🤖 AI Summary
This paper addresses the challenge of evaluating time-series causal discovery algorithms by systematically investigating the sortability—specifically varsortability and R²-sortability—of autocorrelated stationary time series and its impact on causal inference performance. For the first time, these two sortability measures are extended to the stationary time-series setting. A multi-source evaluation framework is constructed, incorporating SVAR simulations, climate data, river runoff records, and synthetic data from the Causal Chamber generator, coupled with score-based causal discovery methods for empirical analysis. Results show that real-world time series typically exhibit high varsortability but low R²-sortability, indicating that variance structure encodes critical causal priors. Moreover, varsortability strongly and positively predicts causal discovery accuracy. This work introduces a quantifiable, interpretable evaluation dimension and a practical prior-based criterion for time-series causal inference.
📝 Abstract
Evaluating the performance of causal discovery algorithms that aim to find causal relationships between time-dependent processes remains a challenging topic.

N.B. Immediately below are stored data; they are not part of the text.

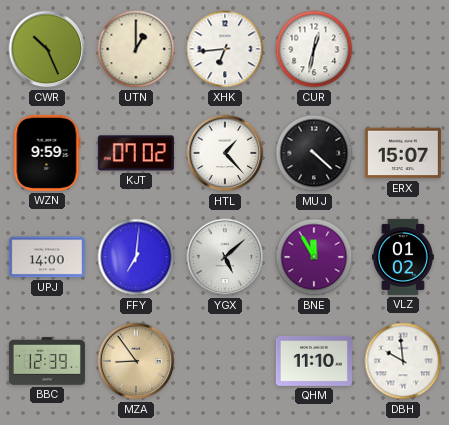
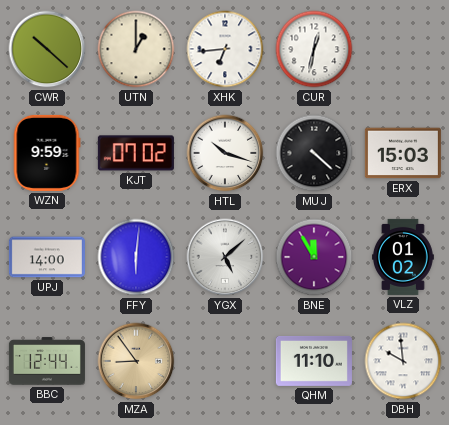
CWR: 10:26 -> 10:22
HTL: 1:23 -> 10:18
ERX: 15:07 -> 15:03
FFY: 7:01 -> 6:01
BBC: 12:39 -> 12:44
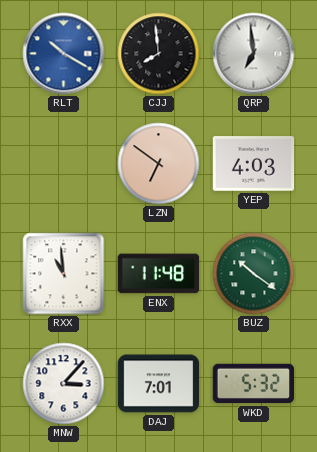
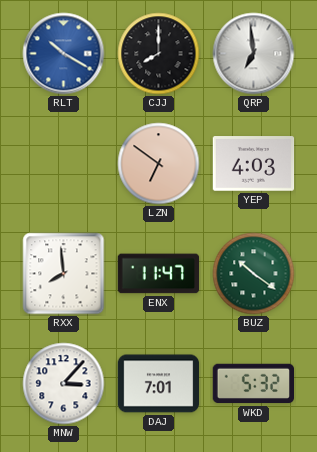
CJJ: 7:59 -> 8:00
RXX: 10:59 -> 7:59
ENX: 11:48 -> 11:47
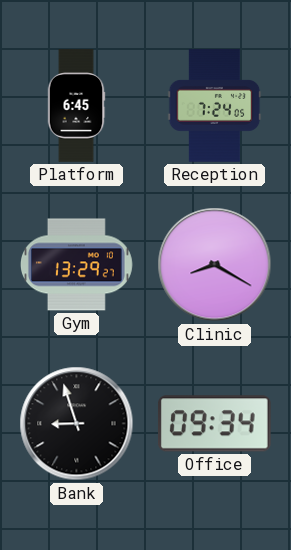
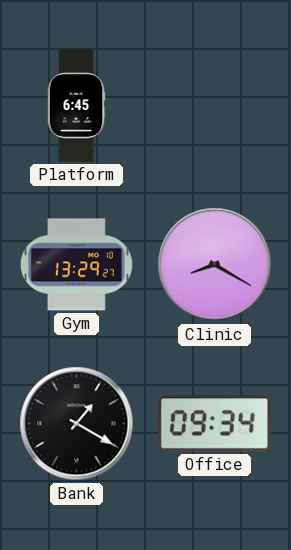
Reception: 7:24 -> none
Bank: 8:57 -> 1:20
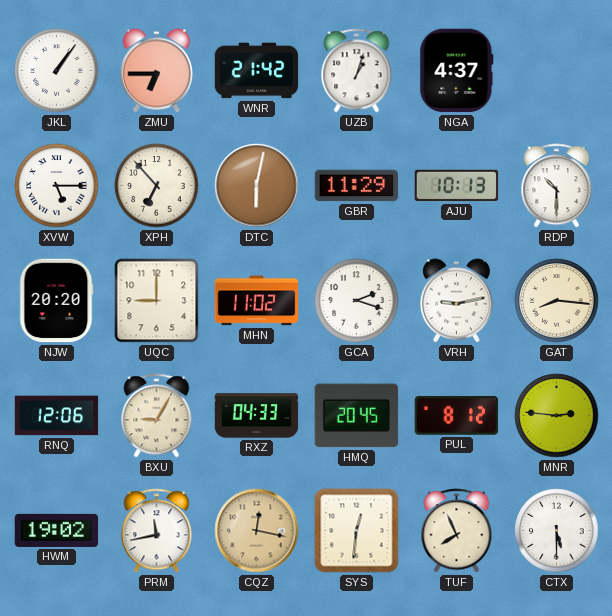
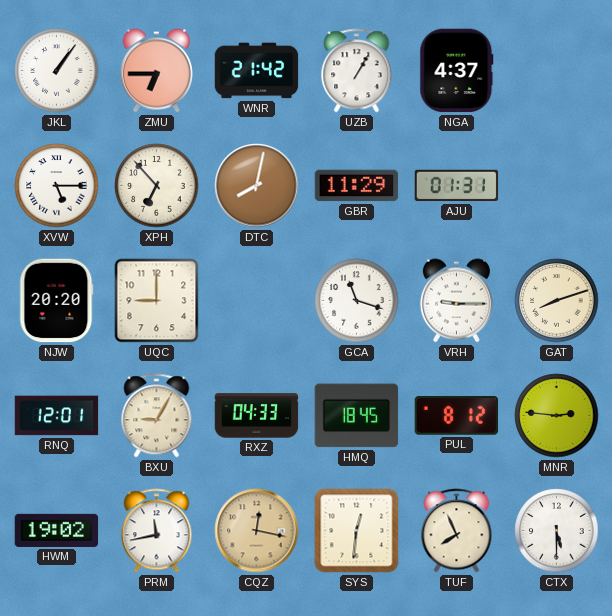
UZB: 1:03 -> 1:05
DTC: 6:02 -> 8:02
AJU: 10:13 -> 01:31
RDP: 10:30 -> none
MHN: 11:02 -> none
GCA: 2:18 -> 11:18
VRH: 9:13 -> 9:15
GAT: 8:16 -> 8:12
RNQ: 12:06 -> 12:01
HMQ: 20:45 -> 18:45
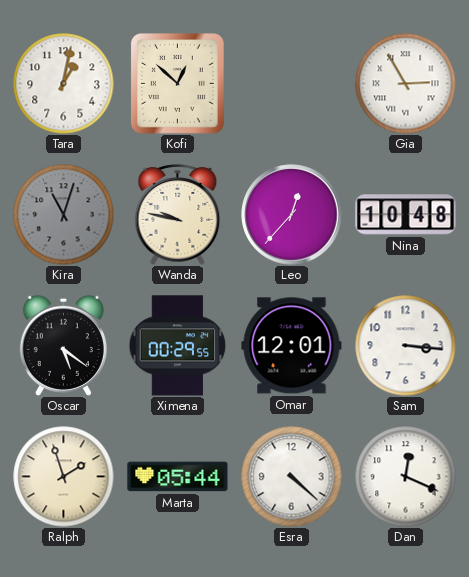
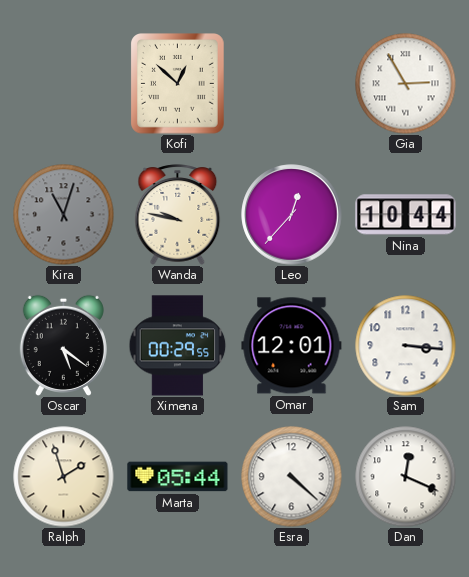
Tara: 1:02 -> none
Nina: 10:48 -> 10:44
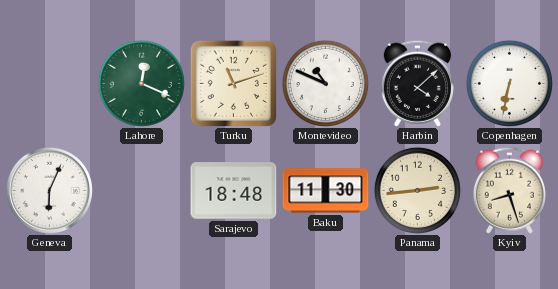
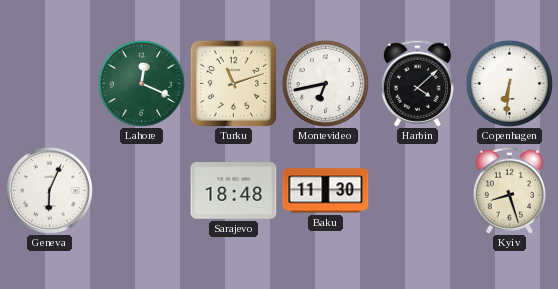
Montevideo: 10:49 -> 6:43
Copenhagen: 6:32 -> 6:31
Panama: 2:44 -> none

In this paper, we show that certain characteristics of datasets, such as varsortability (Reisach et al. 2021) and $R^2$-sortability (Reisach et al. 2023), also occur in datasets for autocorrelated stationary time series. We illustrate this empirically using four types of data: simulated data based on SVAR models and ErdH{o}s-R'enyi graphs, the data used in the 2019 causality-for-climate challenge (Runge et al. 2019), real-world river stream datasets, and real-world data generated by the Causal Chamber of (Gamella et al. 2024). To do this, we adapt var- and $R^2$-sortability to time series data. We also investigate the extent to which the performance of score-based causal discovery methods goes hand in hand with high sortability. Arguably, our most surprising finding is that the investigated real-world datasets exhibit high varsortability and low $R^2$-sortability indicating that scales may carry a significant amount of causal information.